How the British began a free trade bonanza
The idea of more open, global trade has been sold as necessary for economic success. Yet today we hear calls to “build a wall” and to break up trading partnerships. Turns out we’ve seen the pendulum swing between free trade and protectionism many times before. Our series Trade Off looks at key moments when trade barriers have been built up or torn down and at globalization’s winners and losers.
Free trade. It sounds American, doesn’t it? The natural urge of the world’s most powerful, industrial nation. But, in fact, the movement toward lowering tariff and other trade barriers was born abroad. In Britain, to be precise. Specifically, in the city of Manchester, which is in the northwest corner of the United Kingdom. This was the world’s first industrial city, where the cotton industry was once so dominant that the place was called “Cottonopolis.” This was where the modern free trade movement grew out of a campaign against legislation known as the Corn Laws, which protected the interests of the landed aristocracy.
This is a story about class, cotton and corn.
The story begins in 1815 when the Napoleonic Wars ended and European trade resumed with a vengeance. Imports of corn (a catch-all term for grain) flooded into Britain. With the influx, prices collapsed, and in order to push them back up and to restore their revenues, the big aristocratic landowners engineered a series of laws slapping tariffs on all grain imports.
The Corn Laws, as they were called, did just that, but in the process they pushed up the price of bread with devastating consequences for the poor. Hundreds of thousands went hungry. Manchester’s emerging class of merchants and manufacturers — they were known as “the Manchester Men” — were incensed, and not only for humanitarian reasons.
“They didn’t like the high price of bread because it meant they had to pay higher wages to their workers to keep them going,” said Elizabeth Sibbering, a cultural tour guide in Manchester. “They could see the problems it was causing their workers. Also, many of the Manchester Men were self-made and didn’t appreciate the fact that the aristocracy were running the country. People who’d inherited all their land and money.”
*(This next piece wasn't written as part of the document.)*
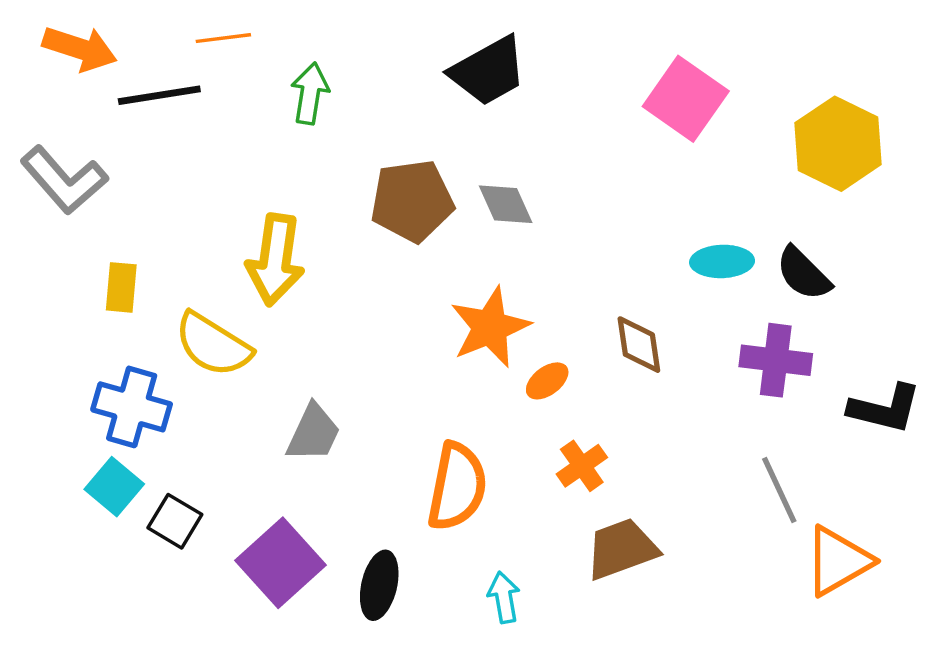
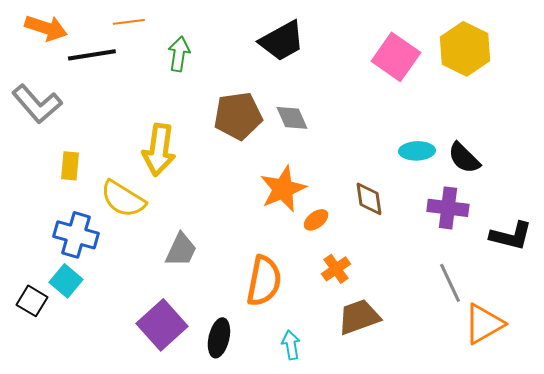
yellow hexagon: (838, 144) -> (465, 49), moved
black square: (175, 521) -> (32, 301), moved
The campaign to repeal the laws turned into a totemic struggle with Britain’s ruling class. Factory bosses and their workers, bankers and lawyers, politicians, churchmen and social reformers joined the crusade. But it was not only a battle against what were widely seen as greedy and selfish aristocrats; for the textile tycoons, in particular, it was also a drive toward free trade. They wanted other countries to scrap their tariffs and throw open their markets to British goods.
The case against the Corn Laws proved irresistible. The laws were repealed in 1846. Foreign corn began to pour into Britain. Much of it came eventually from the former colony that supplied the Manchester mills with most of their raw cotton.
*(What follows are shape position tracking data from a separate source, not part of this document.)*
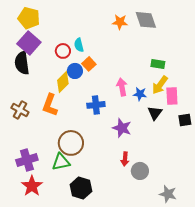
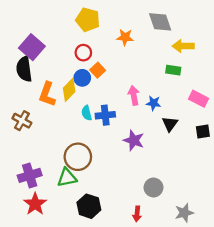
yellow pentagon: (29, 18) -> (88, 20), moved
orange star: (120, 22) -> (125, 37), moved
cyan semicircle: (79, 45) -> (87, 113), moved
red circle: (63, 51) -> (83, 53), moved
yellow arrow: (160, 85) -> (183, 46), moved, turned 54
pink rectangle: (172, 96) -> (198, 99), moved, turned -60
orange L-shape: (50, 105) -> (47, 94), moved
red arrow: (125, 159) -> (137, 214), moved
gray star: (168, 194) -> (184, 213), turned -30

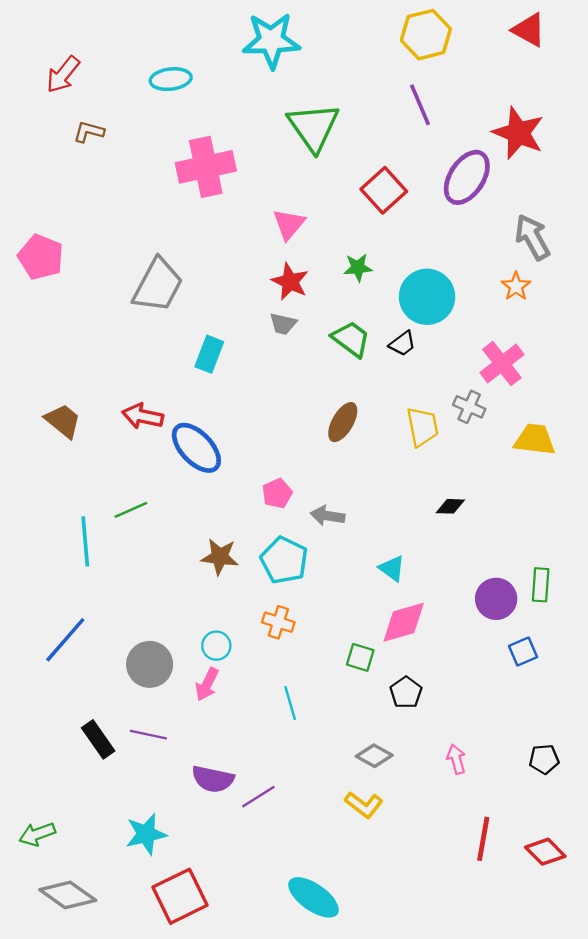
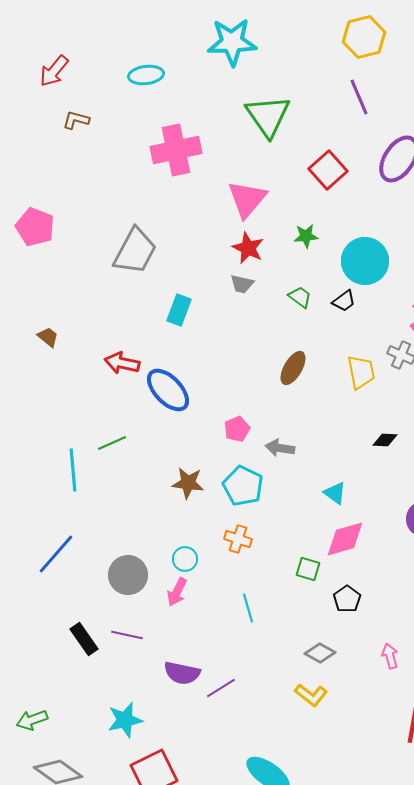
pink triangle: (289, 224) -> (247, 199), size x1.4
green trapezoid: (351, 339) -> (300, 297), size x0.7
brown trapezoid: (63, 421) -> (48, 337), moved, size x0.7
“America was having a lot of innovations in its farming at the time on the prairies, and what this meant was that for the U.K., huge quantities of grain could be imported relatively inexpensively,” said Max Rangeley of the Cobden Centre, a free trade think tank, named after one of the leaders of the anti-Corn Laws campaign.
American grain was significantly cheaper than the stuff that British aristocrat landowners were growing. As they’d feared, the aristocrats’ revenues and power began to shrink, said Will Ashworth, author of a new book about the Industrial Revolution.
“The rapid influx of American prairie grain had a major impact on the social structure of Britain,” he said. “You saw the demise of the landowner and the rise of the British manufacturing class.”
But the repeal of the Corn Laws did not persuade the rest of the world to immediately follow suit. With the exception of a brief interlude before the outbreak of the Civil War, America, which benefited most from the repeal of the Corn Laws, did not embark on the same program of tariff scrapping.
“We think of America as being the great capitalist power, but in fact America was opposed to free trade right the way through the rest of the 19th century and all the way up to 1945,” said Adrian Wooldridge, political editor of The Economist magazine, which was founded in 1843 as the voice of the anti-Corn Laws crusade. “Britain was the first country to embrace free trade and to say: The best way to create universal prosperity is to have freedom of commerce and trade. Britain led that in a world where that was disapproved of by practically everyone,” Wooldridge said.
Britain may not have been as high-minded in embracing free trade as it might seem, however. Some historians suggest that the U.K.’s main aim was to exploit its industrial dominance, flood other countries with its manufactured goods, while they focused their energies on agriculture.
If that was the plan, it has, in the long term, spectacularly backfired: Britain today has a huge trade deficit; its manufacturing is a pale shadow of its former self, and more than half of its food (including grain) comes from abroad.